- _Exercise objective_:
Transcribe every entry word for word. Skip the pictures.

........

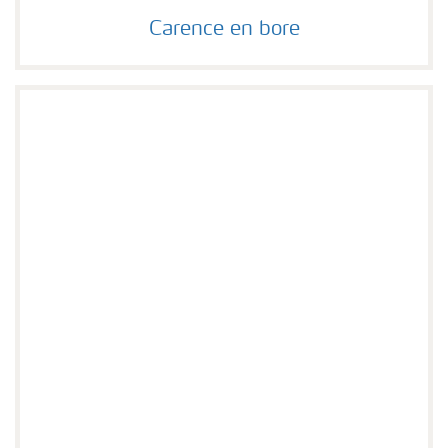
Carence en bore
Carence en bore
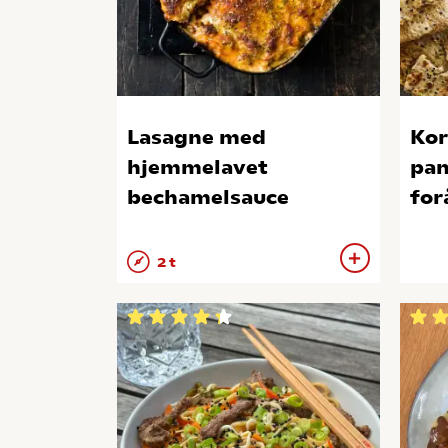
Lasagne med
Kor
hjemmelavet
pan
bechamelsauce
for
2 t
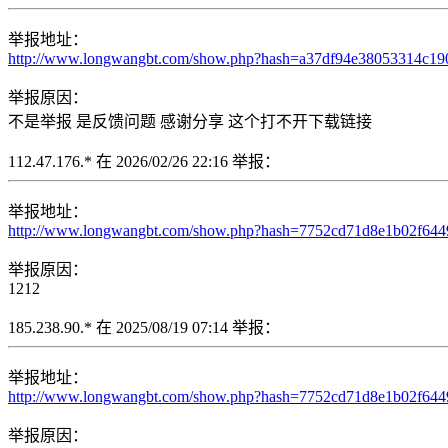
举报地址：
http://www.longwangbt.com/show.php?hash=a37df94e38053314c1
举报原因：
不是举报 是反馈问题 感谢分享 这个打不开下载链接
112.47.176.* 在 2026/02/26 22:16 举报：
举报地址：
http://www.longwangbt.com/show.php?hash=7752cd71d8e1b02f64
举报原因：
1212
185.238.90.* 在 2025/08/19 07:14 举报：
举报地址：
http://www.longwangbt.com/show.php?hash=7752cd71d8e1b02f64
举报原因：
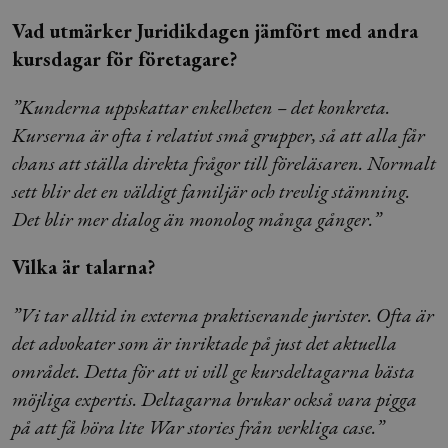
Vad utmärker Juridikdagen jämfört med andra
kursdagar för företagare?
”Kunderna uppskattar enkelheten – det konkreta.
Kurserna är ofta i relativt små grupper, så att alla får
chans att ställa direkta frågor till föreläsaren. Normalt
sett blir det en väldigt familjär och trevlig stämning.
Det blir mer dialog än monolog många gånger.”
Vilka är talarna?
”Vi tar alltid in externa praktiserande jurister. Ofta är
det advokater som är inriktade på just det aktuella
området. Detta för att vi vill ge kursdeltagarna bästa
möjliga expertis. Deltagarna brukar också vara pigga
på att få höra lite War stories från verkliga case.”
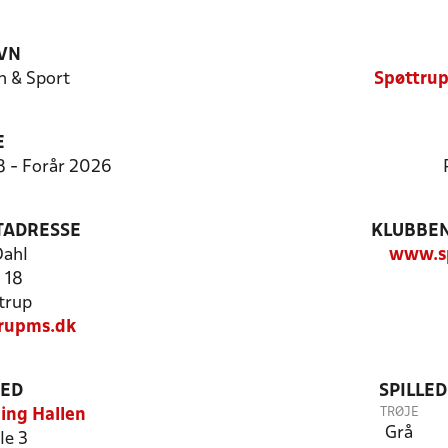
VN
n & Sport
Spøttrup
E
8 - Forår 2026
TADRESSE
KLUBBEN
Dahl
www.s
 18
trup
rupms.dk
TED
SPILLE
TRØJE
ing Hallen
Grå
le 3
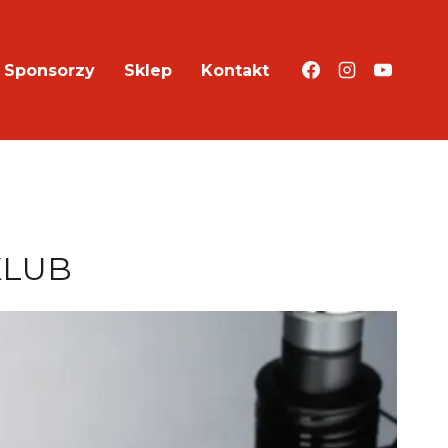
Sponsorzy
Sklep
Kontakt
KLUB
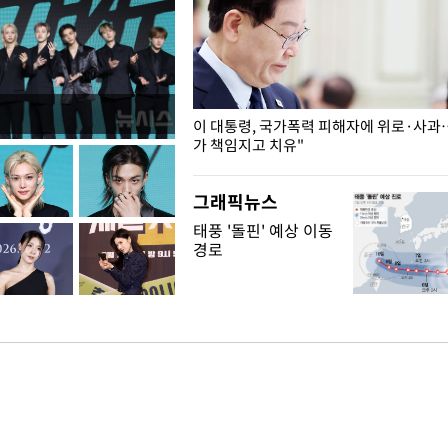
개구리밥
이 대통령, 국가폭력 피해자에 위로·사과
가 책임지고 치유"
그래픽뉴스
태풍 '돌핀' 예상 이동
경로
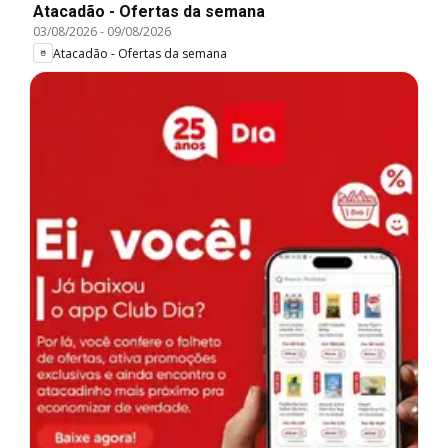
Atacadão - Ofertas da semana
03/08/2026
-
09/08/2026
Atacadão - Ofertas da semana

........

- _Worked solution_:
Carence en bore
Carence en bore
Lasagne med
Kor
hjemmelavet
pan
bechamelsauce
for
2 t
举报地址：
http://www.longwangbt.com/show.php?hash=a37df94e38053314c1
举报原因：
不是举报 是反馈问题 感谢分享 这个打不开下载链接
112.47.176.* 在 2026/02/26 22:16 举报：
举报地址：
http://www.longwangbt.com/show.php?hash=7752cd71d8e1b02f64
举报原因：
1212
185.238.90.* 在 2025/08/19 07:14 举报：
举报地址：
http://www.longwangbt.com/show.php?hash=7752cd71d8e1b02f64
举报原因：
Vad utmärker Juridikdagen jämfört med andra
kursdagar för företagare?
”Kunderna uppskattar enkelheten – det konkreta.
Kurserna är ofta i relativt små grupper, så att alla får
chans att ställa direkta frågor till föreläsaren. Normalt
sett blir det en väldigt familjär och trevlig stämning.
Det blir mer dialog än monolog många gånger.”
Vilka är talarna?
”Vi tar alltid in externa praktiserande jurister. Ofta är
det advokater som är inriktade på just det aktuella
området. Detta för att vi vill ge kursdeltagarna bästa
möjliga expertis. Deltagarna brukar också vara pigga
på att få höra lite War stories från verkliga case.”
VN
n & Sport
Spøttrup
E
8 - Forår 2026
TADRESSE
KLUBBEN
Dahl
www.s
 18
trup
rupms.dk
TED
SPILLE
TRØJE
ing Hallen
Grå
le 3
Sponsorzy
Sklep
Kontakt
KLUB
개구리밥
이 대통령, 국가폭력 피해자에 위로·사과
가 책임지고 치유"
그래픽뉴스
태풍 '돌핀' 예상 이동
경로
Atacadão - Ofertas da semana
03/08/2026
-
09/08/2026
Atacadão - Ofertas da semana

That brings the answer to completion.